At this time Supervisor of Nutrition Services A, staff #32, stated that the floors on the walk-in units get mopped once a month and swept out one or two times a week.

On 4/24/18 at 12:37 PM, in the prepared cooler, varying food debris including sausage links, ground beef, food residue, plastic wrappings and plastic bags were observed on the cooler's walls and floor. This finding was confirmed with the Training/ Project Specialist, staff #34, at the time of discovery.

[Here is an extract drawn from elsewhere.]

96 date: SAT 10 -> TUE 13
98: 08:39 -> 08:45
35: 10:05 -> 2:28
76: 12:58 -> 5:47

2. During the kitchen tour of Campus B the following observations were made:

On 4/24/18 at 3:12 PM, upon evaluation of the ice machine area, a large shelving unit was observed holding a variety of utensils in 11 bus tub style bins. When asked if these were clean utensils, the Manager of Nutrition Services, staff #30, stated that they were. Looking through the tubs it was evident that a substantial amount of dirt and food debris had accumulated in the bottom of each bin. This finding was confirmed with the Manager of Nutrition Services, staff #30, at the time of discovery. Observations around the surrounding area noted five utensils (tongs, slicer/chopper, and a mechanical scoop) underneath the ice machine located next to the clean utensil storage.

On 4/24/18 at approximately 3:20 PM, the following observations took place:
- A single-door True brand freezer with melted ice cream debris on the sides and floor of the unit.
- An accumulation of burnt food debris and dust on top of the convection oven units was observed with metal cooking racks stored on top of when not in use.
- What appeared to be an onion was observed underneath the preparation table off the cook line, and dried soda residue was observed on the floor of the small dry storage area next to the employee beverage station. This finding was confirmed with the Manager of Nutrition Services, staff #30, at the time of discovery.

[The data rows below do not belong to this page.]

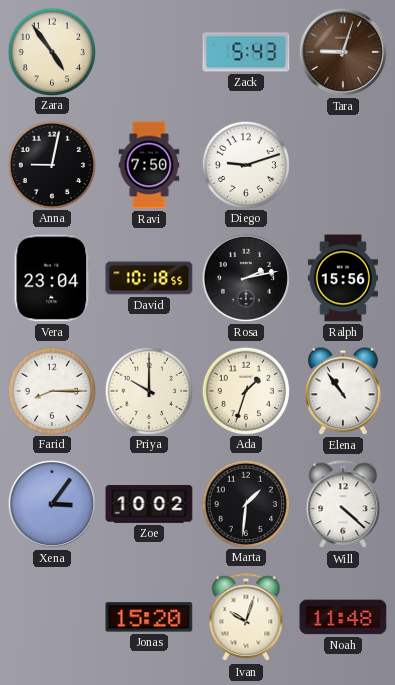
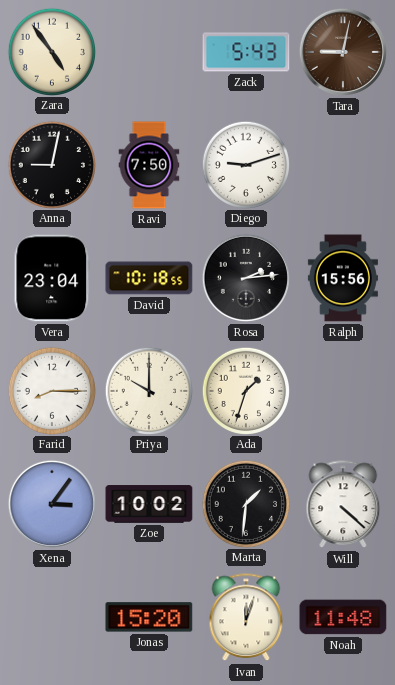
Tara: 9:03 -> 9:02
Rosa: 2:13 -> 2:14
Elena: 10:54 -> none
Ivan: 10:03 -> 12:03
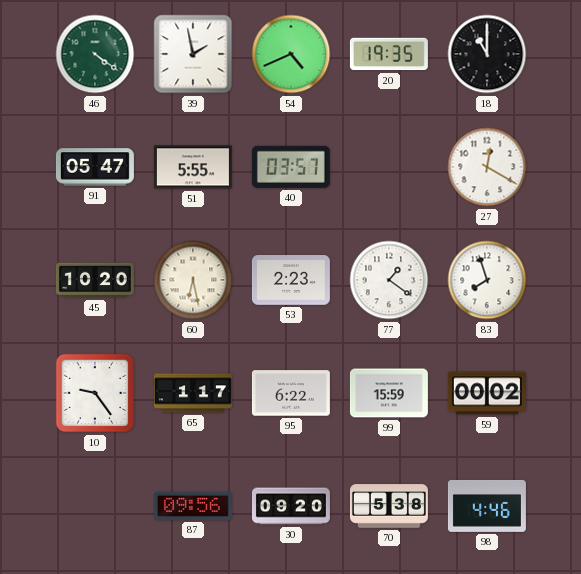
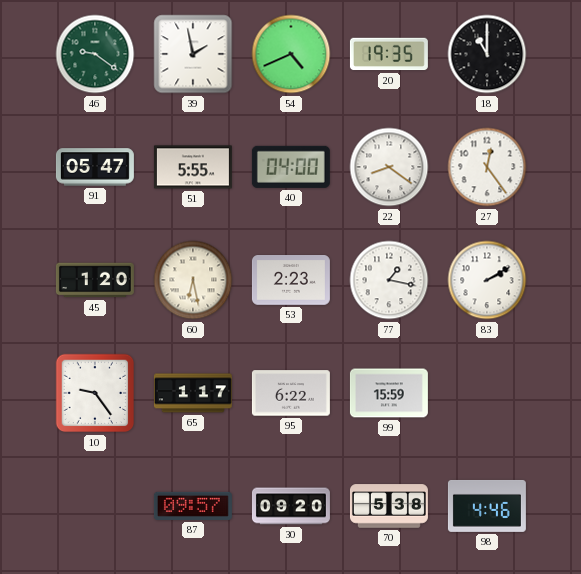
46: 4:21 -> 9:21
40: 03:57 -> 04:00
22: none -> 8:21
27: 12:20 -> 12:24
45: 10:20 -> 1:20
77: 1:21 -> 1:17
83: 7:57 -> 2:10
59: 00:02 -> none
87: 09:56 -> 09:57
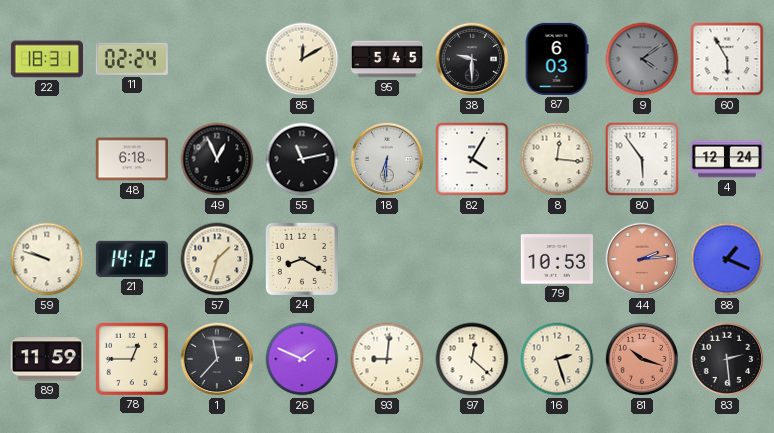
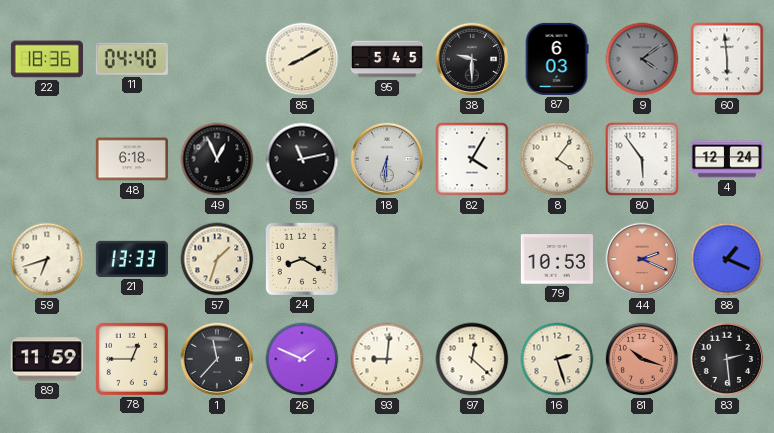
22: 18:31 -> 18:36
11: 02:24 -> 04:40
85: 12:10 -> 8:10
60: 5:55 -> 5:59
8: 12:16 -> 4:06
59: 9:48 -> 6:42
21: 14:12 -> 13:33
44: 2:14 -> 2:19
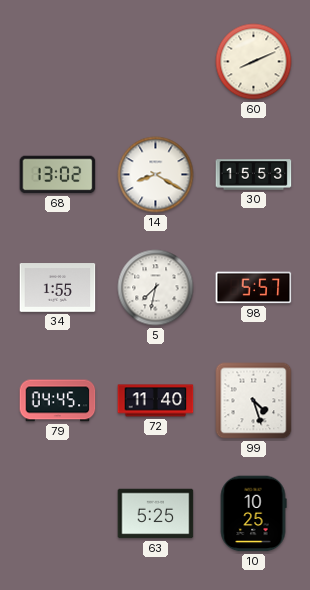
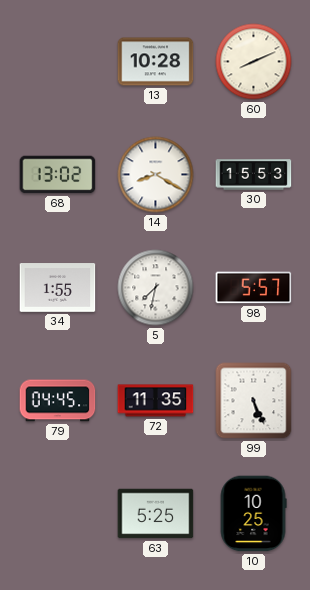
13: none -> 10:28
72: 11:40 -> 11:35
99: 4:27 -> 5:26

On 4/24/18 at 2:47 PM, in the dry storage room, coffee grounds, sugar packets, plastic lids, wrappers, cups, single use utensils and bowls were observed throughout the room on its flooring. This finding was confirmed with the Training/ Project Specialist, staff #34, at the time of discovery.

On 4/24/18 at 3:18 PM labeling stickers in their entirety, partial stickers and sticker residue were observed on numerous clean/ ready for use food containers and lids after being process through the facility's dish machine or 3- compartment sink. This finding was confirmed with the Supervisor of Nutrition Services A, staff #32, and the Training/ Project Specialist, staff #34 at the time of discovery.

On 4/24/18 at approximately 3:20 PM, a substantial amount of dust and debris was observed accumulated on the cook cooler's fan grates, within the bake shop's ventilation hood and on two turbo chef units filters and fan coils. This finding was confirmed with the Supervisor of Nutrition Services A, staff #32.